Grupo pela Abolição do Especismo - GAE POA

Ex-Beatle pede que pessoas substituam carnes por vegetais pelo bem do planeta



LONDRES - O ex-Beatle Paul McCartney pediu para a população mundial se tornar vegetariana para deter, assim, o aquecimento global e suas conseqüências. McCartney, 65 anos, afirmou que cada um dos habitantes do planeta "pode fazer" algo para evitar o chamado efeito estufa, "modificando seus hábitos alimentares e substituindo a carne pelos vegetais". "A criação de vacas, bois e porcos é um dos principais destruidores do planeta", declarou o músico britânico.

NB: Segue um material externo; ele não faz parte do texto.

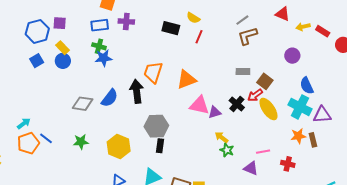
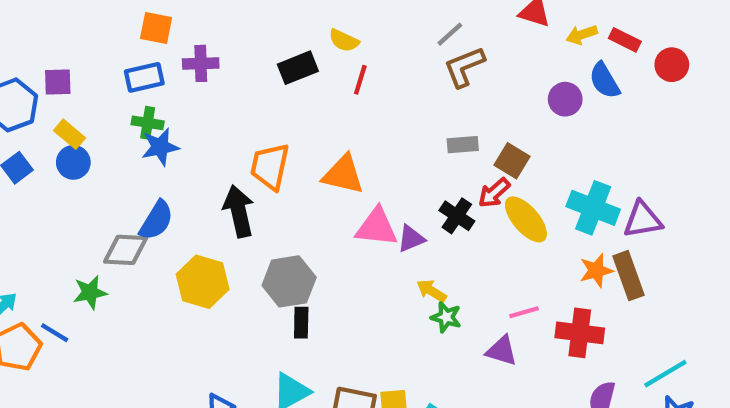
black rectangle: (171, 28) -> (298, 68), turned -30
orange triangle: (187, 80) -> (343, 174), turned 40
blue semicircle: (307, 86) -> (604, 81), moved
blue semicircle: (110, 98) -> (156, 220), moved
brown rectangle: (313, 140) -> (628, 276), size x1.5
green star: (81, 142) -> (90, 292), moved
yellow hexagon: (119, 147) -> (203, 282), moved
red cross: (288, 164) -> (580, 333), size x1.5

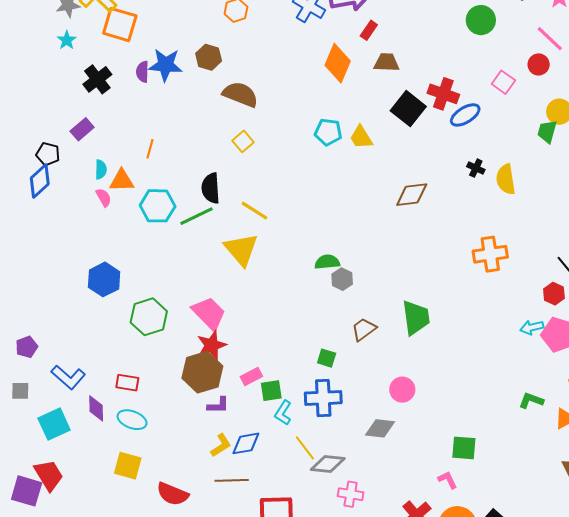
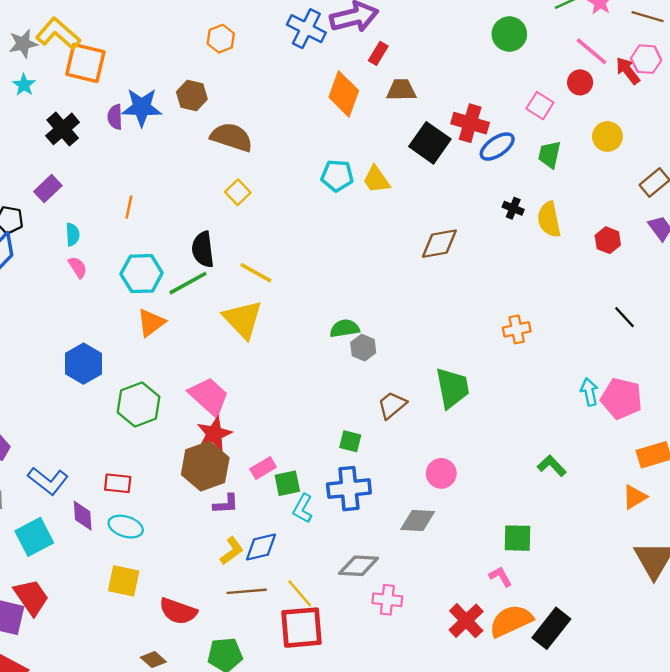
green trapezoid: (547, 132) -> (549, 155), moved
orange triangle: (122, 181) -> (151, 323), moved, turned -32
orange cross: (490, 254) -> (517, 329), moved, size x0.7
red hexagon: (554, 294) -> (608, 240), moved
cyan arrow: (532, 327) -> (589, 392), turned 95
green L-shape: (531, 400) -> (552, 466), moved, turned 30
yellow line: (305, 448) -> (300, 593), moved

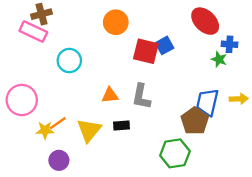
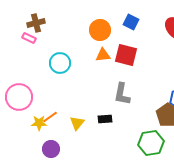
pink rectangle: (33, 32) -> (29, 38), size x0.6
blue square: (164, 45) -> (131, 22), moved, turned -35
orange triangle: (110, 95) -> (103, 55), moved
yellow triangle: (89, 130) -> (77, 123), size x0.7

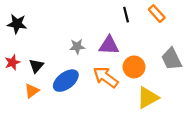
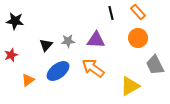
gray trapezoid: (171, 59) -> (155, 65), moved
black triangle: (36, 66) -> (46, 45), moved
orange circle: (134, 67) -> (138, 38), moved

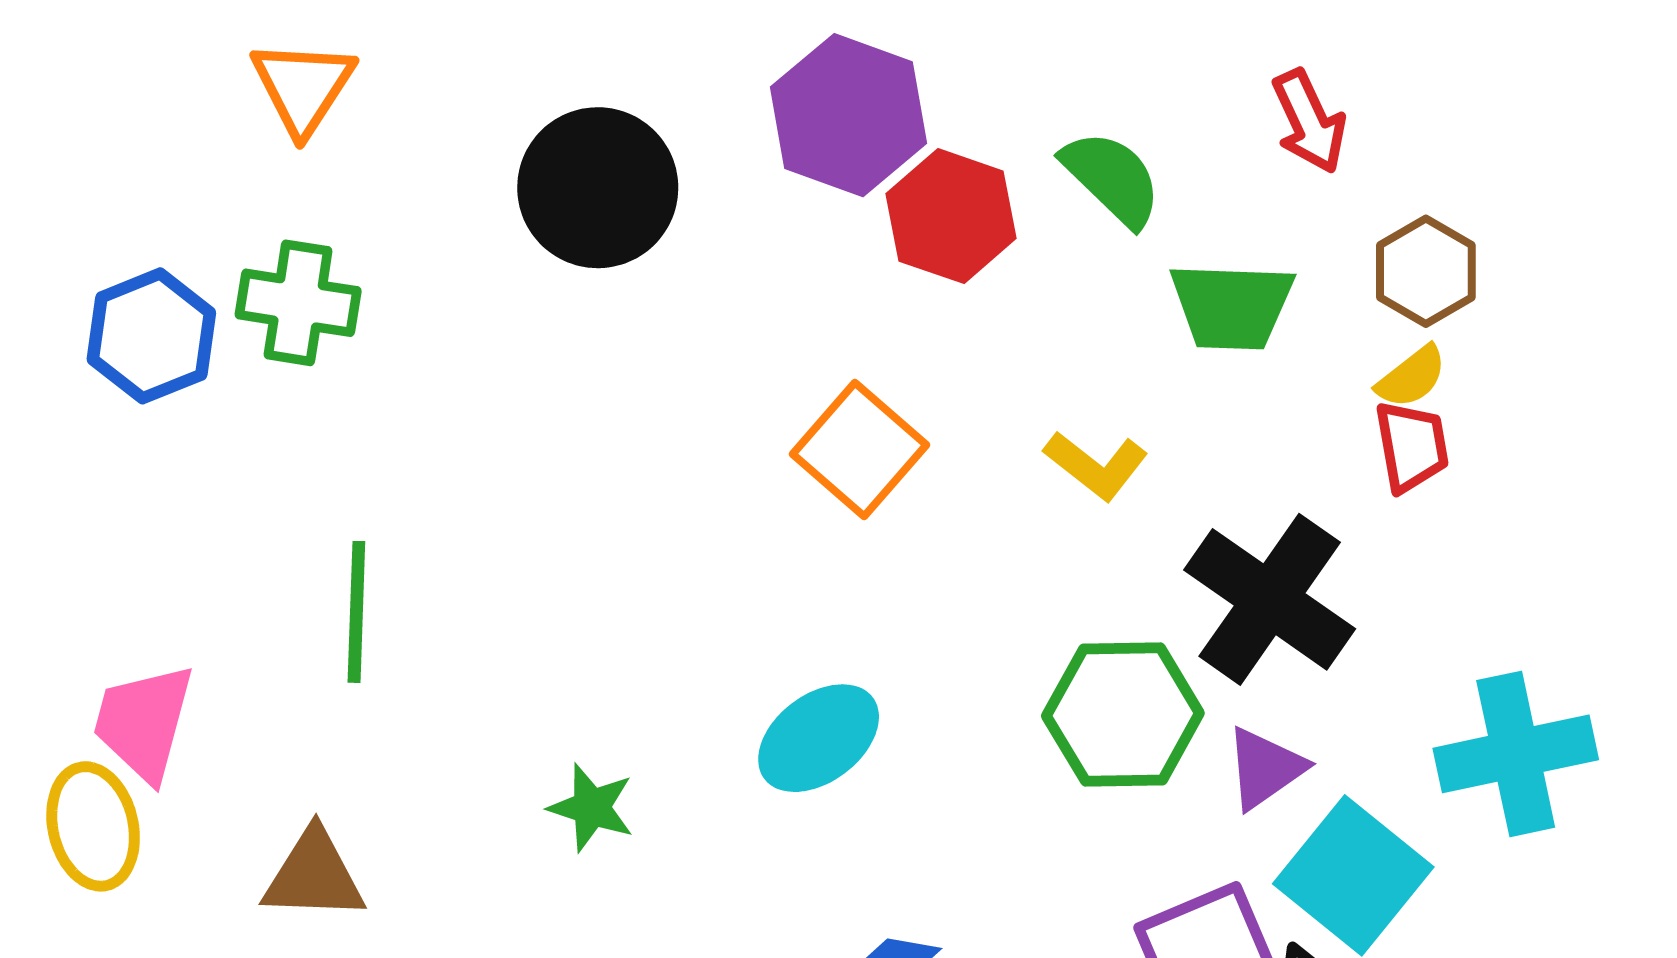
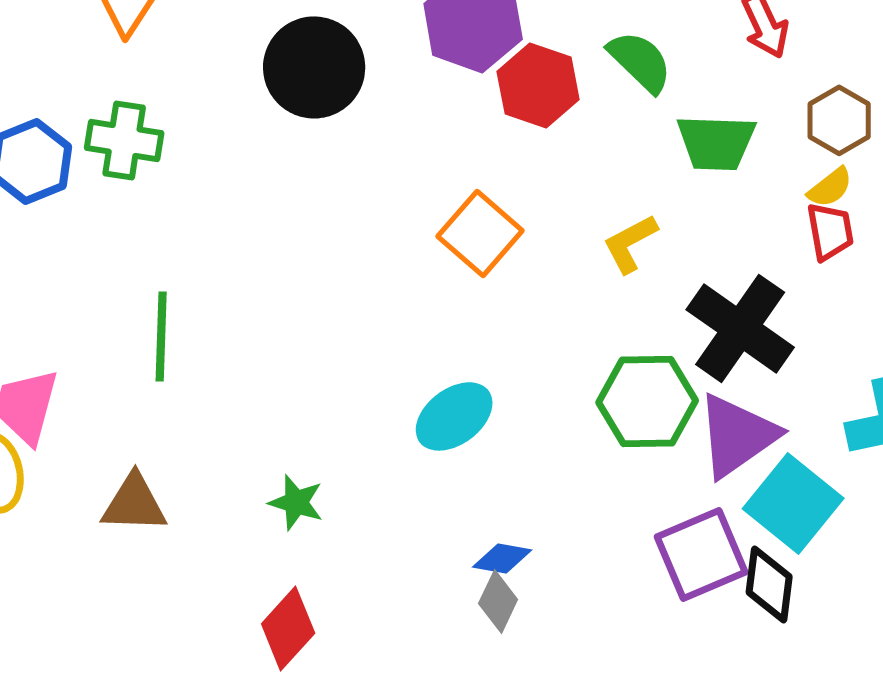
yellow L-shape: (1096, 465) -> (630, 243), turned 114
purple triangle: (1265, 768) -> (737, 435), size x1.6
green star: (591, 808) -> (296, 502), moved

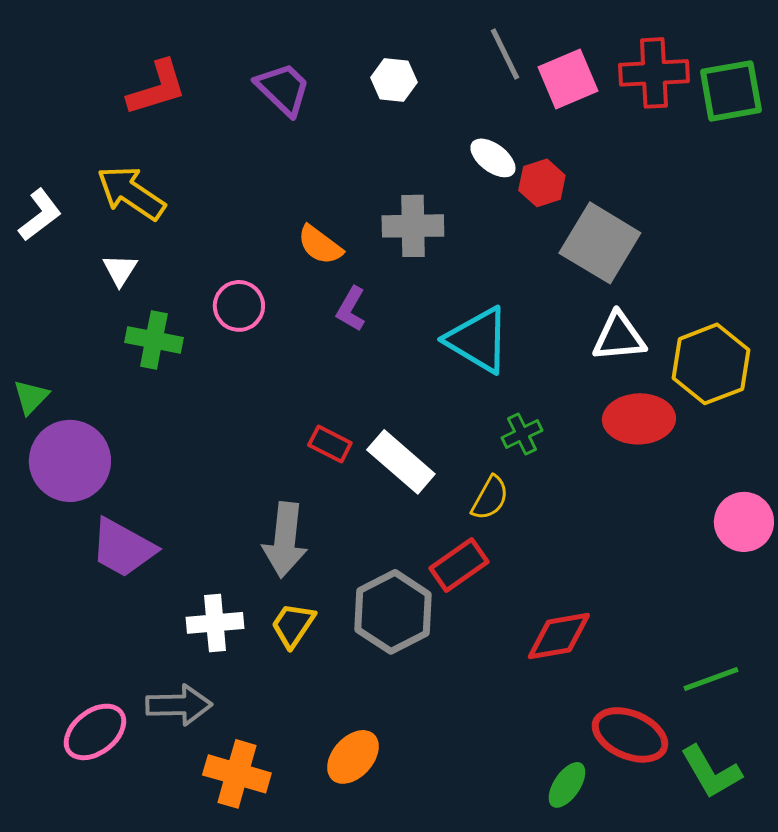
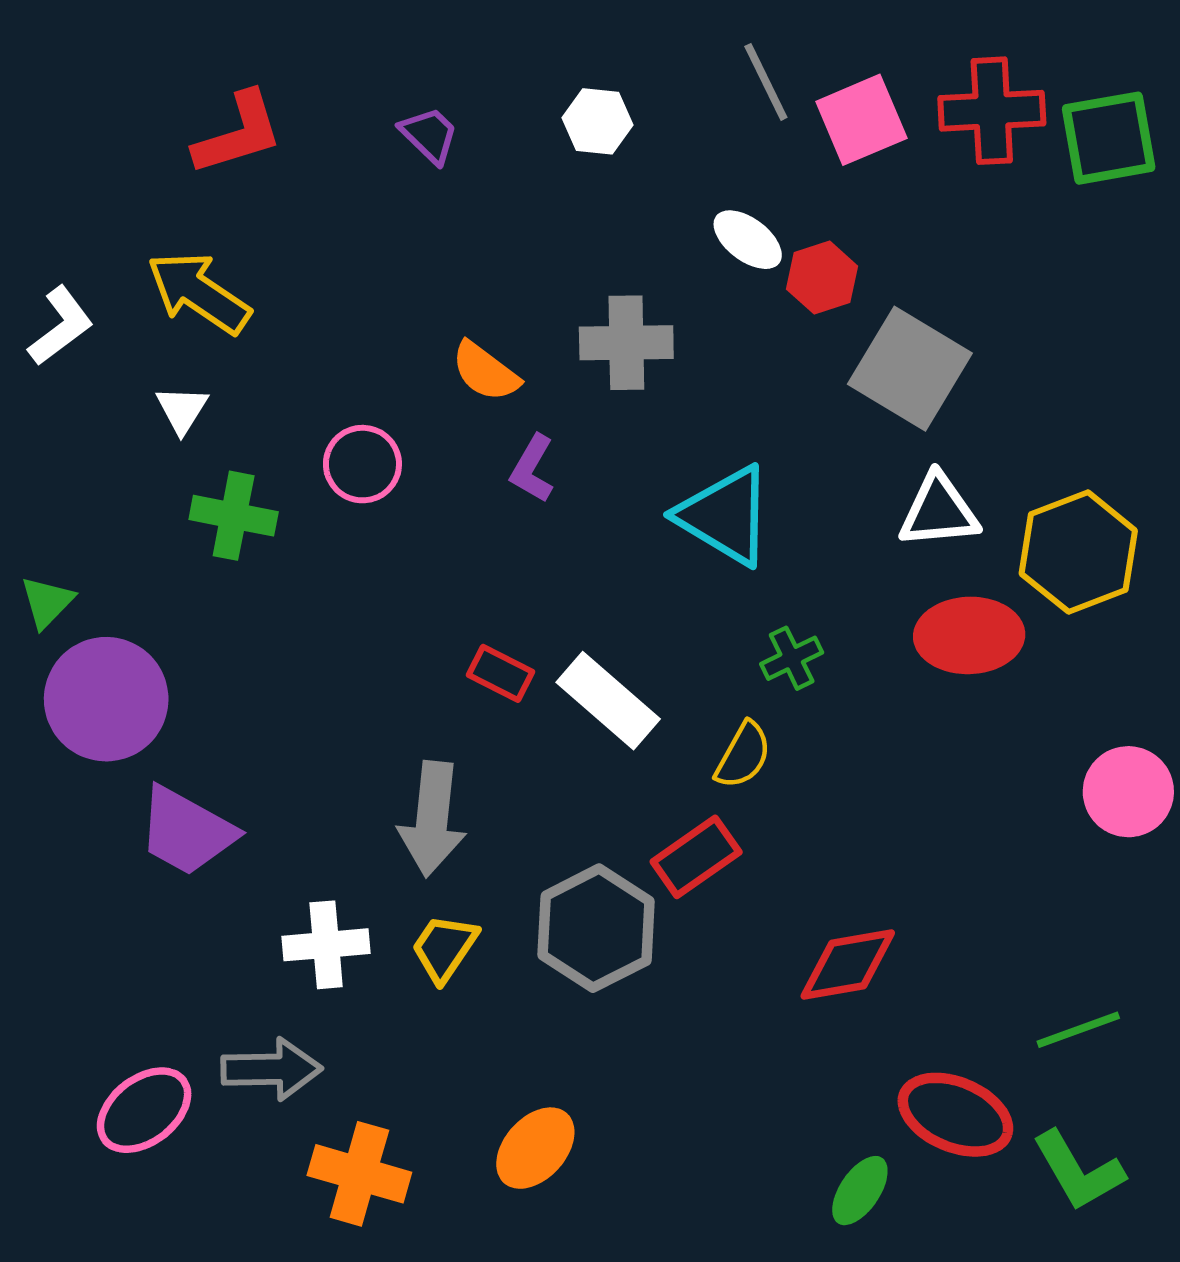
purple trapezoid: (283, 89) -> (429, 135), size x0.7

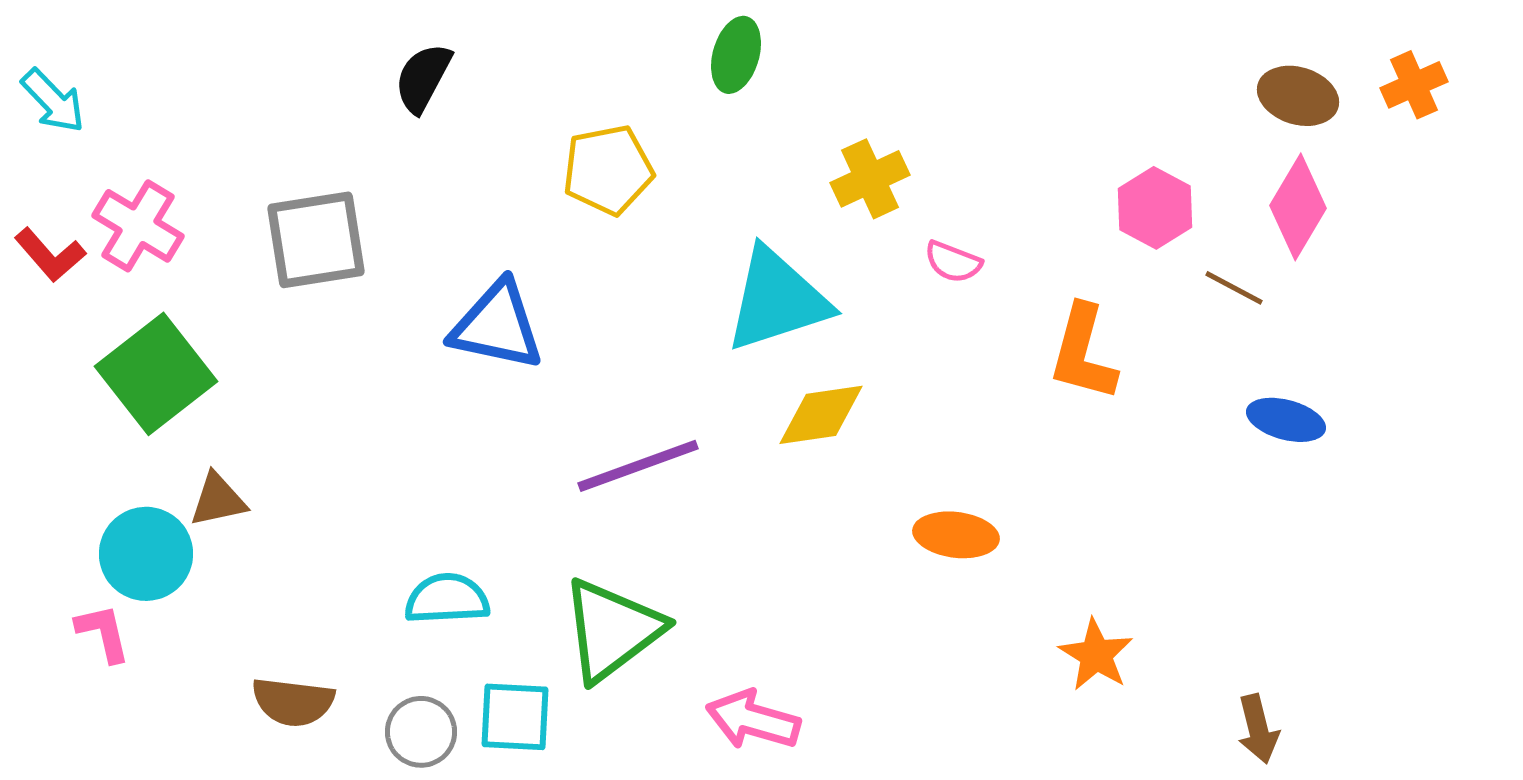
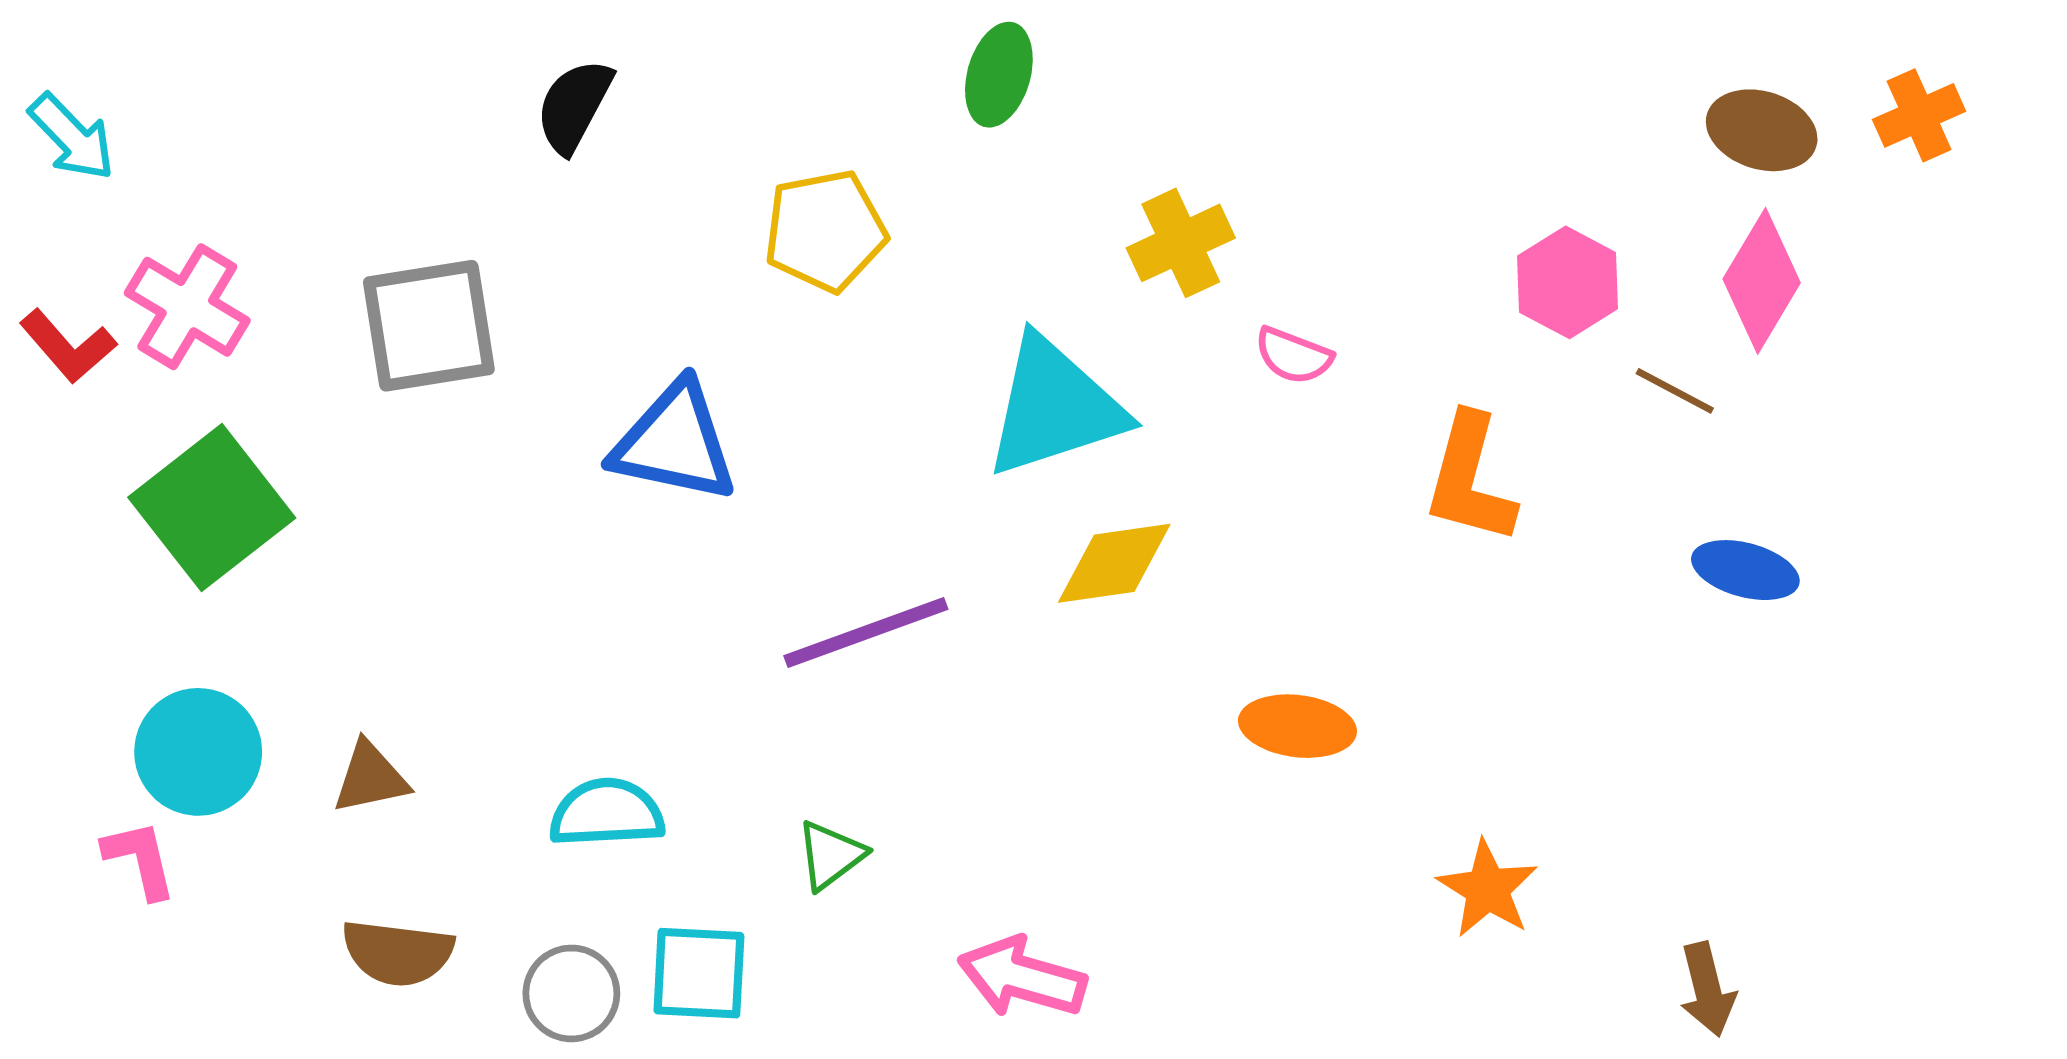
brown triangle: (218, 500) -> (371, 778), moved
green triangle: (612, 630) -> (831, 855), size x0.5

"Quando vemos que a Floresta Amazônica está sendo desmatada pelo chamado ´gado de hambúrgueres´, isto fica mais que óbvio. E dizem que fazem isso em beneficio de nós, quando na verdade ocorre o oposto. Ninguém considera que deve mudar, mas é preciso tomar uma posição com relação a isso", declarou McCartney. Leia interessante artigo sobre isso.

O ex-Beatle se juntou assim a uma lista de estrelas da música, entre elas Madonna, Duran Duran e Phil Collins, que pediram neste último fim de! semana, durante o megashow Live Earth - realizado em nove cidades do mundo todo, inclusive no Rio de Janeiro - para que medidas sejam tomadas contra o aquecimento do planeta.

Ao defender o vegetarianismo, McCartney compartilha da mesma opinião de Heather Mills, sua ex-mulher. O trabalho de Heather, que se separou do músico em maio de 2006, consiste em levantar fundos para obras beneficentes para vítimas de minas terrestres e em defesa dos direitos dos animais. O casal, que tem uma filha de 4 anos, Beatrice, enfrentou um divórcio litigioso, acompanhado por tablóides britânicos.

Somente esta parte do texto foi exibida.